Hosted by Malcolm Gladwell

Malcolm Gladwell's Revisionist History regularly produces episodes that reframe familiar stories in ways that genuinely change how the listener thinks about the original event, with the particular episode on elite college admissions being among his most consequential.

Why listen as a creator

Revisionist History demonstrates what happens when a skilled explainer applies genuine intellectual contrarianism to widely accepted narratives. Gladwell's format works best when the inversion he's proposing is substantive rather than merely provocative.

Armchair Expert: Long Conversations
#10
Long-Form Celebrity Honesty

Armchair Expert: Long Conversations

Hosted by Dax Shepard

Dax Shepard's best episodes, particularly his conversations with guests who reciprocate his unusual level of personal honesty, demonstrate what happens when a host's willingness to be vulnerable creates permission for guests to be equally honest.

Why listen as a creator

Armchair Expert demonstrates that the most memorable interview moments come from mutual vulnerability rather than from clever questioning. Shepard's approach shows what happens when a host brings their whole self to the conversation.

Conan O'Brien Needs a Friend: Bill Burr Episode
#11
Comedy Long-Form

Conan O'Brien Needs a Friend: Bill Burr Episode

Hosted by Conan O'Brien

Conan's episode with Bill Burr is among the finest comedy podcast conversations produced, demonstrating what two genuinely funny people who respect each other produce when the microphones are left running long enough.

Why listen as a creator

The Conan-Burr episode demonstrates that great comedy podcast content is about relationship and mutual regard rather than performance. Both hosts are performing for each other as much as for the audience, and that quality of attention produces different comedy.

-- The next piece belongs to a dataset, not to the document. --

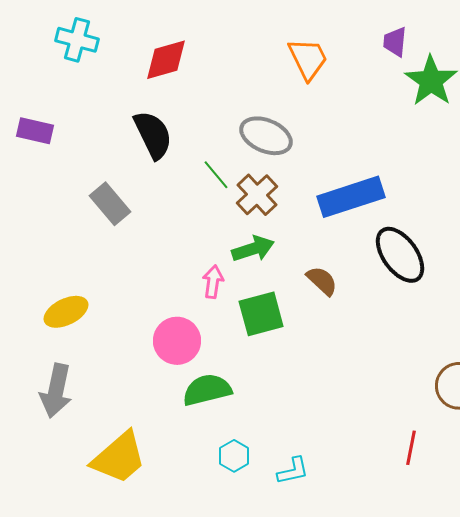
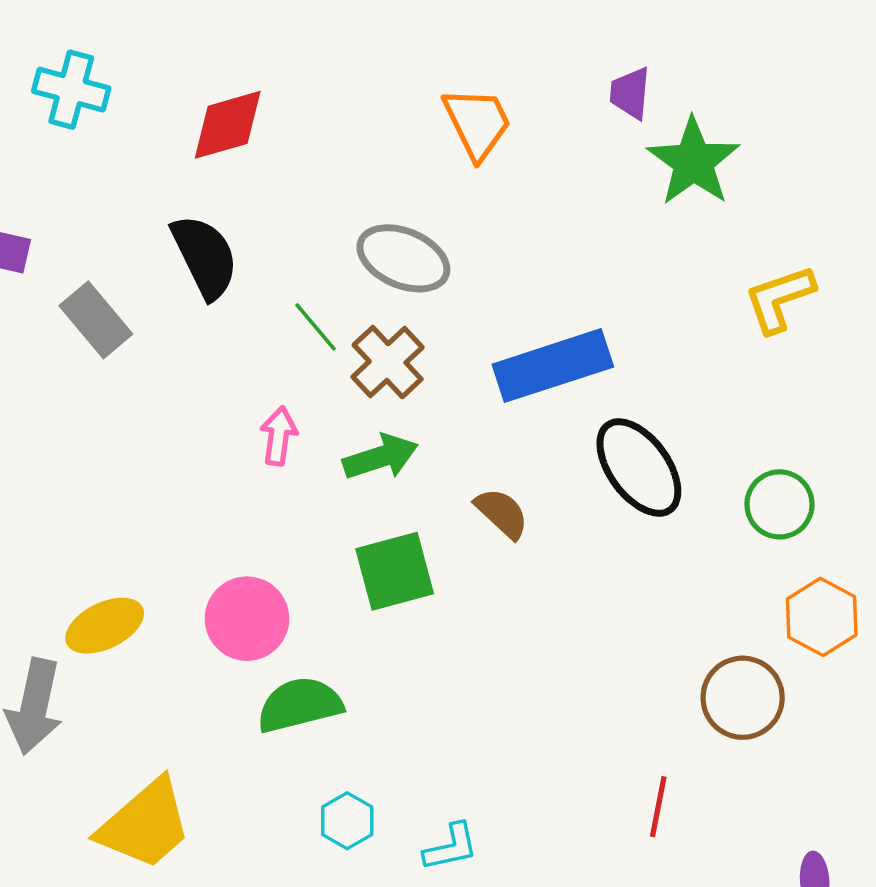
gray rectangle: (110, 204) -> (96, 320), moved
pink arrow: (213, 282) -> (279, 436), moved
yellow ellipse: (66, 312) -> (105, 626), moved

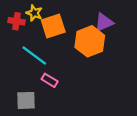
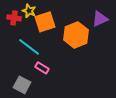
purple triangle: (104, 22) -> (100, 19), moved
gray square: (26, 100) -> (22, 85), turned 30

On Being: 'The Inner Life of Rebellion'
#12
Spiritual and Philosophical Depth

On Being: 'The Inner Life of Rebellion'

Hosted by Krista Tippett

Krista Tippett's best episodes demonstrate that the most profound podcast conversations happen when both host and guest are genuinely changed by the exchange, producing something that neither could have produced alone.

Why listen as a creator

On Being demonstrates that the highest aspiration for a podcast conversation is mutual transformation. Tippett's best episodes end differently than they began, and the listener who followed closely ends differently too.